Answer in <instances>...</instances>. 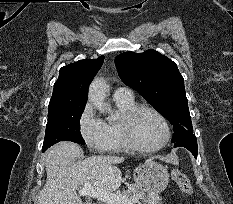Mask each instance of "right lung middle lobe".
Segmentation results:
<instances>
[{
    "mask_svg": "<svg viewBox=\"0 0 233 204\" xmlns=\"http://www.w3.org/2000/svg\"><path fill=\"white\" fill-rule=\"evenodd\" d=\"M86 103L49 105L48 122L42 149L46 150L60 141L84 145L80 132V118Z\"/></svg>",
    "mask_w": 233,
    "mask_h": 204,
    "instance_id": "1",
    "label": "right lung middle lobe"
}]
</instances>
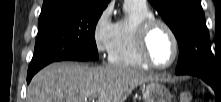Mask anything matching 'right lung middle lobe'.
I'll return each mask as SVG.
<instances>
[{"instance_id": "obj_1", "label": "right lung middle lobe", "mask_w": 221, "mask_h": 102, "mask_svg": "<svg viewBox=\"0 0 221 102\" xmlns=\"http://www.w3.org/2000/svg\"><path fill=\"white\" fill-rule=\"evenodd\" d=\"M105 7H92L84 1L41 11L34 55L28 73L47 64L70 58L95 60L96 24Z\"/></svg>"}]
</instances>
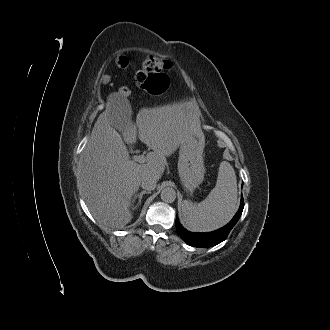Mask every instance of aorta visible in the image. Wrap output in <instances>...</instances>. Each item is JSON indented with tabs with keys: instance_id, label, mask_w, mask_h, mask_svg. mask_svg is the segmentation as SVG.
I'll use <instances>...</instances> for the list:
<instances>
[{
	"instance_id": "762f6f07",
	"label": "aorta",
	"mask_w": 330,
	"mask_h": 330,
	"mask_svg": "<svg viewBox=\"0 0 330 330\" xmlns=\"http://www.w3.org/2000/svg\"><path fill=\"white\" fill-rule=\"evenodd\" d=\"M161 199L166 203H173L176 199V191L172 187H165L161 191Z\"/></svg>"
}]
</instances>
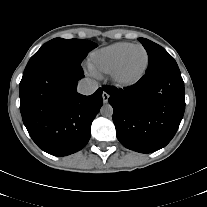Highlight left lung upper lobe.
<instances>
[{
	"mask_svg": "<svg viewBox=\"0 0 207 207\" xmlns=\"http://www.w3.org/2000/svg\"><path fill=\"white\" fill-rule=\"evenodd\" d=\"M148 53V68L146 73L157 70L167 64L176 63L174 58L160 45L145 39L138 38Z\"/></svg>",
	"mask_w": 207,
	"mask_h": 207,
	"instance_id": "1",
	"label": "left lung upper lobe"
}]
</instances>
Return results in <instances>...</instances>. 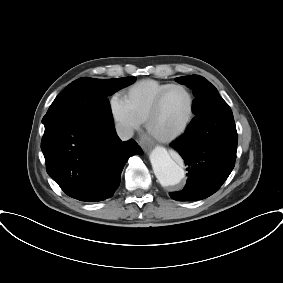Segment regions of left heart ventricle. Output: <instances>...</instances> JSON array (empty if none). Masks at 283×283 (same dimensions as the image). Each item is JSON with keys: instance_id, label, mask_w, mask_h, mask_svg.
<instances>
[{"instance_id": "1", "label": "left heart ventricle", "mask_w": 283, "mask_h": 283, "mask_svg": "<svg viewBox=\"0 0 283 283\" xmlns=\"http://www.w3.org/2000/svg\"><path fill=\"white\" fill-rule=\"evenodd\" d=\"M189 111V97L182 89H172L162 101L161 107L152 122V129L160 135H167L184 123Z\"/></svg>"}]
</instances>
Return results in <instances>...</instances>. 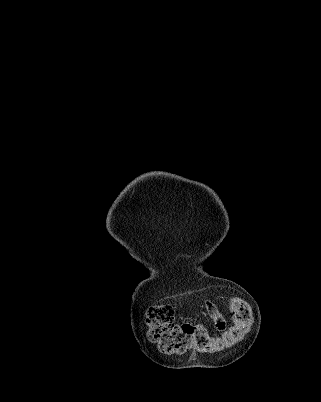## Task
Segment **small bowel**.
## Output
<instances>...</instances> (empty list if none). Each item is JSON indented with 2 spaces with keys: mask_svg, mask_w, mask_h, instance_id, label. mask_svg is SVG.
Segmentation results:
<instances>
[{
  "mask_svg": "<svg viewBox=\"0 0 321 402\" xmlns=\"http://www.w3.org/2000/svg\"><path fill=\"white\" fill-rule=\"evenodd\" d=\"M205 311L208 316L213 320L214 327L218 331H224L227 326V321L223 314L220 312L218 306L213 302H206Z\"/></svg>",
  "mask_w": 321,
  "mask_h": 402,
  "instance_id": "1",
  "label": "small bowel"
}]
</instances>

=====

▸ **TASK BRIEF**
From the line holding "Segment **small bowel**." to the final line of the data, output each line exactly and nothing more.

▸ **ANSWER SECTION**
Segment **small bowel**.
## Output
<instances>...</instances> (empty list if none). Each item is JSON indented with 2 spaces with keys: mask_svg, mask_w, mask_h, instance_id, label. mask_svg is SVG.
Segmentation results:
<instances>
[{
  "mask_svg": "<svg viewBox=\"0 0 321 402\" xmlns=\"http://www.w3.org/2000/svg\"><path fill=\"white\" fill-rule=\"evenodd\" d=\"M205 311L208 316L213 320L214 327L218 331H224L227 326V321L223 314L220 312L218 306L213 302H206Z\"/></svg>",
  "mask_w": 321,
  "mask_h": 402,
  "instance_id": "1",
  "label": "small bowel"
}]
</instances>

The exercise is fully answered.